::: Dataset content :::

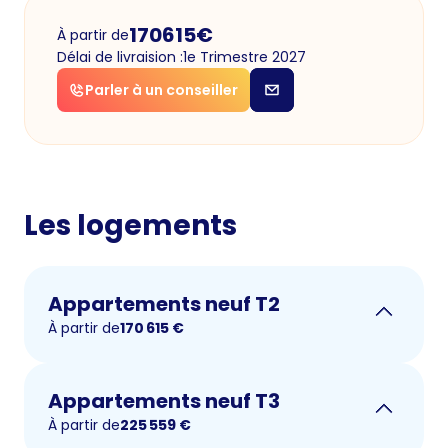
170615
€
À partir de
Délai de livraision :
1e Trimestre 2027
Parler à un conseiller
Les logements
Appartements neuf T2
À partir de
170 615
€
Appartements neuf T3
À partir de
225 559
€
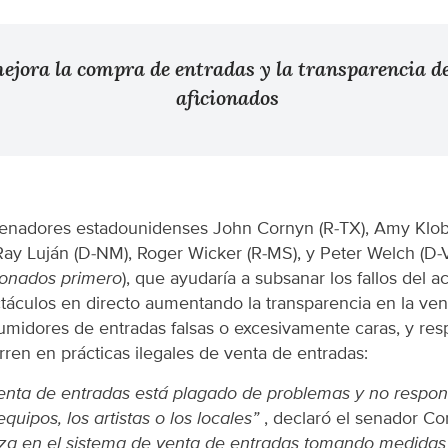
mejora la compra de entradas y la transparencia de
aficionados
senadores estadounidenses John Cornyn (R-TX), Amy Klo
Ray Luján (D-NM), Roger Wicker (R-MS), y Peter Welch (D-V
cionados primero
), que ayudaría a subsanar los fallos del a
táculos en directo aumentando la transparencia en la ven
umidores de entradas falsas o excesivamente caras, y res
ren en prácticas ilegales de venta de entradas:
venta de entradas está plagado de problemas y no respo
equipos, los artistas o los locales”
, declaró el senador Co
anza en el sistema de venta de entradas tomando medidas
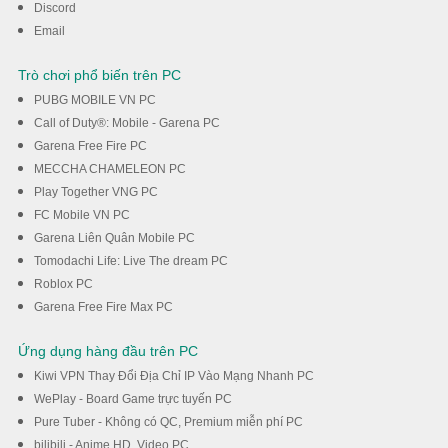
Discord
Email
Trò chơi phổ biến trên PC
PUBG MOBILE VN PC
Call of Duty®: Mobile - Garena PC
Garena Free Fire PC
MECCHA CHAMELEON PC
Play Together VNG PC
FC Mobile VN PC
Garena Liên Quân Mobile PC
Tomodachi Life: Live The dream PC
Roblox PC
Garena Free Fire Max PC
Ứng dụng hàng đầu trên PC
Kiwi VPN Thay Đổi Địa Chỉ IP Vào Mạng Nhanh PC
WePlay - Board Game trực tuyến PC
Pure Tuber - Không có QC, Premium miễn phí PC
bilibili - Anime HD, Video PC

:::

Extract the part of the records that opens with the line containing "anza en el sistema" and closes with the line containing "Garena Free Fire Max PC". Take only those lines, exactly, and no pictures.

anza en el sistema de venta de entradas tomando medidas
Discord
Email
Trò chơi phổ biến trên PC
PUBG MOBILE VN PC
Call of Duty®: Mobile - Garena PC
Garena Free Fire PC
MECCHA CHAMELEON PC
Play Together VNG PC
FC Mobile VN PC
Garena Liên Quân Mobile PC
Tomodachi Life: Live The dream PC
Roblox PC
Garena Free Fire Max PC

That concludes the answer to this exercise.